It's like the Greenland thing.
Like these guys,
these tech pros have a taste for,
you know,
they've always thought
they could run things better
than the politicians, right?
And now,
I think a guy like Elon
thinks that the opening is there
for him to actually try to run the world,
you know,
and then Mark Andresens of the world
and the David Sackses.
Like, they, these guys, like...
They made an investment.
They're VCs.
Yeah, and they think they know better
than the rest of us
how to run things,
and, you know, they're going to try
to run countries.
Last thing that's kind of fun,
Ben, on the Trump stuff.
So he, they named a Fox News host
named Tammy Bruce to be the State Department of spokesman.
Did you see that she has all these tweets
attacking Marco Rubio?
She caught him at Little Marco seven times.
She referred to him as, quote,
a kid waving frantically in the back of the room
trying to prove relevance.
She called him.
a tool of the establishment and an inexperienced senator who's never run a thing in his life.
If you want proof that Marco Rubio, I was talking to somebody who, like, is in one of these
places where they kind of like Marker Rubio's foreign policy more than Trump's. So they're like,
well, don't you think Rubio? I'm like, this guy from day one, Trump is going to set out,
not only will Rubio not have any influence, but they're going to humiliate him. I mean,
you know Trump doesn't forget this stuff. Like Trump didn't forget the 2016 election. So he's
basically going to humiliate this guy and this selection proves it.
The new spokeswoman for the State Department in 2016 said she, quote, had to mute Marco.
I think that tells you all you need to know about how she'll approach the job.
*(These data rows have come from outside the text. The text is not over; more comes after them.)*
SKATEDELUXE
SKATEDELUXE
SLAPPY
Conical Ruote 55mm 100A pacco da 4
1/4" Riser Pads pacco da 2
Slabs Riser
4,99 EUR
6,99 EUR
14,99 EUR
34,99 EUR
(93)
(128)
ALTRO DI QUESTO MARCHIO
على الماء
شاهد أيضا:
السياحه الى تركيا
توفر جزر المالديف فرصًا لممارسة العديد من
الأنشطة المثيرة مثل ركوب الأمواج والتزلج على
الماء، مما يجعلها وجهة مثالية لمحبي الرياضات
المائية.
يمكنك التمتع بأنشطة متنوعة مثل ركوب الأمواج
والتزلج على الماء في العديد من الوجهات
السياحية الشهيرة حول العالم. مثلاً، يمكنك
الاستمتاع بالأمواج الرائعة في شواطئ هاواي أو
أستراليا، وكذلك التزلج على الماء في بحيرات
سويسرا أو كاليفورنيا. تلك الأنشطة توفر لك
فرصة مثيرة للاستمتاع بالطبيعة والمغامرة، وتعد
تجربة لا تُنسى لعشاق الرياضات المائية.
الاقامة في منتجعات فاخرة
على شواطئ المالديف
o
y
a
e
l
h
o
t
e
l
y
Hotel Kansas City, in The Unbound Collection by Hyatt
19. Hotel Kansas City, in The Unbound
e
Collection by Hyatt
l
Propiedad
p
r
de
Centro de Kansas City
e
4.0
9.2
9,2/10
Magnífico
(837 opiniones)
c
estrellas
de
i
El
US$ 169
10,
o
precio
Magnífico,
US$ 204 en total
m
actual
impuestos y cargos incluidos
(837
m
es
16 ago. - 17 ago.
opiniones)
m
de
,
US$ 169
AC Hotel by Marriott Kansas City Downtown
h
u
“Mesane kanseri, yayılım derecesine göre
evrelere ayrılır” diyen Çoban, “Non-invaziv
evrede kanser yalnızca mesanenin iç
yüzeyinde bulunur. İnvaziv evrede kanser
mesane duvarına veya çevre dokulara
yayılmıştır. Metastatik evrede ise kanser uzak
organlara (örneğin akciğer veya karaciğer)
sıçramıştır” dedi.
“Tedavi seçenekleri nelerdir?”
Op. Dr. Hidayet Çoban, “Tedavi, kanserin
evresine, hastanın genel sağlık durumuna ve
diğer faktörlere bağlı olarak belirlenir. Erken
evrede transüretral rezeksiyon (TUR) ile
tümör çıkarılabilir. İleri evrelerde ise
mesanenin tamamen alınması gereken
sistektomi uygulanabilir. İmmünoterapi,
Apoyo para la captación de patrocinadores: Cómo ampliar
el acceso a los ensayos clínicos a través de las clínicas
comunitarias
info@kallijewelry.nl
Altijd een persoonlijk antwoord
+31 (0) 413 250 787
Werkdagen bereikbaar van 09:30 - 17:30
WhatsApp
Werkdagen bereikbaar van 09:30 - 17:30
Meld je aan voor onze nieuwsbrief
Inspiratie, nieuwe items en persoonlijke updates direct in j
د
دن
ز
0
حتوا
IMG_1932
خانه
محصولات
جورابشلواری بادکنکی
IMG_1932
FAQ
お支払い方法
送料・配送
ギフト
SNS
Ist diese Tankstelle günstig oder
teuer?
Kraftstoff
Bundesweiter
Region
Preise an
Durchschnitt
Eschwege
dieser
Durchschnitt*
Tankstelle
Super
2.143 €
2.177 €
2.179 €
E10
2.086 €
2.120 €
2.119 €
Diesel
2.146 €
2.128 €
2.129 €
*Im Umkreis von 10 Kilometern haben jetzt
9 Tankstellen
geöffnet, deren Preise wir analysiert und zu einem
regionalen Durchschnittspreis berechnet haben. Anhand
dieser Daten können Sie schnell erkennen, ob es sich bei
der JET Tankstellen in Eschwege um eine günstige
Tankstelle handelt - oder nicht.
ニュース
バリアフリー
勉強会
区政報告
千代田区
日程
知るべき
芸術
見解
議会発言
Okay, we're going to take a quick break, but before we do, it has been four years since the
insurrection, and we're still examining the reach and the limits of presidential power.
This week on strict scrutiny, Leah, Melissa, and Kate are breaking down what presidential power
actually looks like, why it matters in these sometimes very unexpected ways we keep power in check.
Tune into this timely episode now, only on the strict scrutiny feed.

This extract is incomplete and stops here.